■ **Task goal**
Print the lines that run from the line with "Zeit für dich" to the line with "Neustadt-Weiden", keeping both end lines, exactly as they appear in the entries below, and nothing else.

___

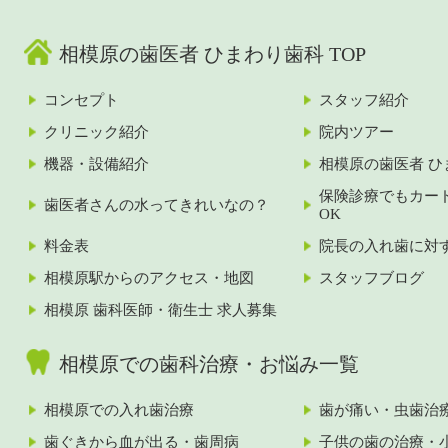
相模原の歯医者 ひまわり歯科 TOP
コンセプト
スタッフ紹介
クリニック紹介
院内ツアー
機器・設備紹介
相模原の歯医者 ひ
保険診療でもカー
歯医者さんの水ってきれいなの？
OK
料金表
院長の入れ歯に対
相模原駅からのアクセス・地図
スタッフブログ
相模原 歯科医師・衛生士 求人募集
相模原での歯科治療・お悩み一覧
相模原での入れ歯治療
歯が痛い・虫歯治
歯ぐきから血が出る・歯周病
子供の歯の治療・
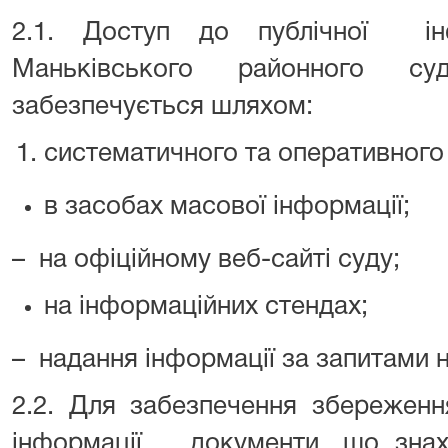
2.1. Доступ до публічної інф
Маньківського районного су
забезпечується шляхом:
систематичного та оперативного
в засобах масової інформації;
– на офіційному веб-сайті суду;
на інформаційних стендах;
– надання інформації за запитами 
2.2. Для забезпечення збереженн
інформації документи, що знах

___

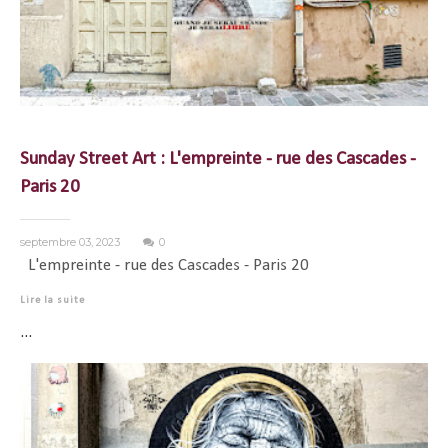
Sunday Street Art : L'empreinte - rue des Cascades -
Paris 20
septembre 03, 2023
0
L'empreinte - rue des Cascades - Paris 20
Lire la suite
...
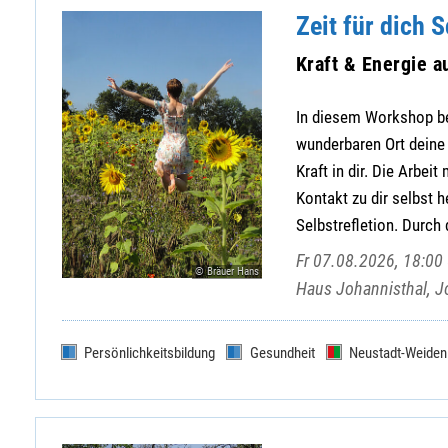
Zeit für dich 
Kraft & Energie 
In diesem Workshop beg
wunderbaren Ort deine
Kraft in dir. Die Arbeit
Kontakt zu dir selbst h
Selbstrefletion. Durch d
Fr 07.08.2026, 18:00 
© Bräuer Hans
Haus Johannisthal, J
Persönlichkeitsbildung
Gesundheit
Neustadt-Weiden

___

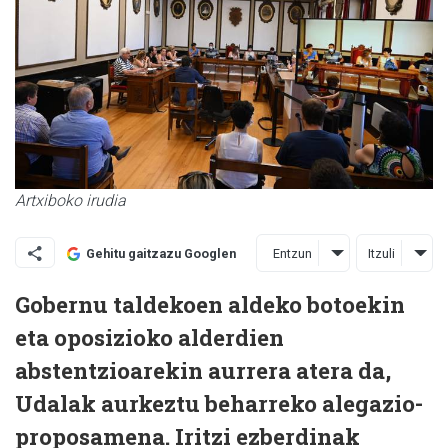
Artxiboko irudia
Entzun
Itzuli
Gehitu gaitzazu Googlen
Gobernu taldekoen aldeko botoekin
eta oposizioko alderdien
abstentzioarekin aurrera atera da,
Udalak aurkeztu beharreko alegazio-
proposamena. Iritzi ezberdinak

___

■ **Response to the task**
Zeit für dich 
Kraft & Energie 
In diesem Workshop beg
wunderbaren Ort deine
Kraft in dir. Die Arbeit
Kontakt zu dir selbst h
Selbstrefletion. Durch d
Fr 07.08.2026, 18:00 
© Bräuer Hans
Haus Johannisthal, J
Persönlichkeitsbildung
Gesundheit
Neustadt-Weiden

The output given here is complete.